Placental site trophoblastic tumor (PSTT) is the least common and the most ambiguous gestational trophoblastic tumor. Presentation of PSTT may occur in the course of gestation or from 1 week to 14 years after a normal or an abnormal pregnancy (mole, ectopic pregnancy, abortion). The indicators of aggressive behavior for this tumor are not well established. Due to the rarity of this disease that usually affects women of childbearing potential, we aimed to review the current literature, to identify risk factors and the best conservative therapeutic choices among the cases described. We performed a systematic literature search of articles in English language, published from 1996 to 2017 and indexed in PubMed and Scopus. Based on selective inclusion/exclusion criteria, we considered eight papers eligible for the review. Five were case reports and three were retrospective studies. We extracted and organized data into three different categories depending on the main treatment used. A total of 12 cases were treated with laparotomy; in 5 cases, the treatment was not curative.

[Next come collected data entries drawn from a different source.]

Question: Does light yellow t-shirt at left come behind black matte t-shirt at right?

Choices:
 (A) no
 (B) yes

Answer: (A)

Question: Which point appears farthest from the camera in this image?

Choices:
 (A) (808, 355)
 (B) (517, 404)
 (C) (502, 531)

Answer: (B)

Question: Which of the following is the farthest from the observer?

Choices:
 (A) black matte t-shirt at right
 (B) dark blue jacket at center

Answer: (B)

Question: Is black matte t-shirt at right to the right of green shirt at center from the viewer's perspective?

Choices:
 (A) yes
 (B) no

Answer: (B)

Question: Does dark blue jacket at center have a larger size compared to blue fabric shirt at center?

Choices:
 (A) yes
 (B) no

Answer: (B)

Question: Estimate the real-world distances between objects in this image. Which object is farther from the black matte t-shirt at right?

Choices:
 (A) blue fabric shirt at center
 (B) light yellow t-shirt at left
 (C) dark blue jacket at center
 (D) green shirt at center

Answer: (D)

Therefore, a total abdominal hysterectomy was needed. Five cases were treated successfully with a minimally invasive approach, 2 with uterine evacuation, 2 with hysteroscopic resection, and 1 with a combined hysteroscopic/laparoscopic resection. Only 1 case treated with exclusive chemotherapy proved curative for the patient. Preservation of fertility in PSTT patients of childbearing age should be considered and as showed by the abovementioned studies, is a possible and safe therapeutic choice. Laparotomy for local uterine resection with the modified Strassman approach could be offered in patients at clinical stage 1 that are very motivated to retain fertility, extensively informing the patient of the risks and benefits related to this choice.

摘要

胎盘部位滋养细胞肿瘤(PSTT)是最不常见且最具模糊性的妊娠滋养细胞肿瘤。PSTT 的表现可能发生在妊娠过程中,也可能在正常或异常妊娠(葡萄胎、异位妊娠、流产)后 1 周到 14 年。该肿瘤侵袭性行为的指标尚未明确。由于这种疾病很少见,通常影响生育期妇女,我们旨在回顾目前的文献,以确定描述病例中的危险因素和最佳保守治疗选择。我们对 1996 年至 2017 年在 PubMed 和 Scopus 中发表的英文文献进行了系统的文献检索。根据选择性纳入/排除标准,我们认为有 8 篇论文符合审查条件。其中 5 篇为病例报告,3 篇为回顾性研究。我们根据主要治疗方法将数据分为三个不同类别进行提取和组织。共有 12 例患者接受了剖腹手术治疗;在 5 例患者中,治疗方法并非根治性,因此需要进行全子宫切除术。5 例患者采用微创方法成功治疗,2 例采用子宫排空治疗,2 例采用宫腔镜下切除治疗,1 例采用联合宫腔镜/腹腔镜切除治疗。仅 1 例采用单纯化疗的患者被证明治愈。对于生育期 PSTT 患者,应考虑保留生育能力,正如上述研究所示,这是一种可行且安全的治疗选择。对于非常有生育意愿的临床分期 1 期患者,可采用改良 Strassman 方法进行局部子宫切除术,同时广泛告知患者选择该方法的风险和益处。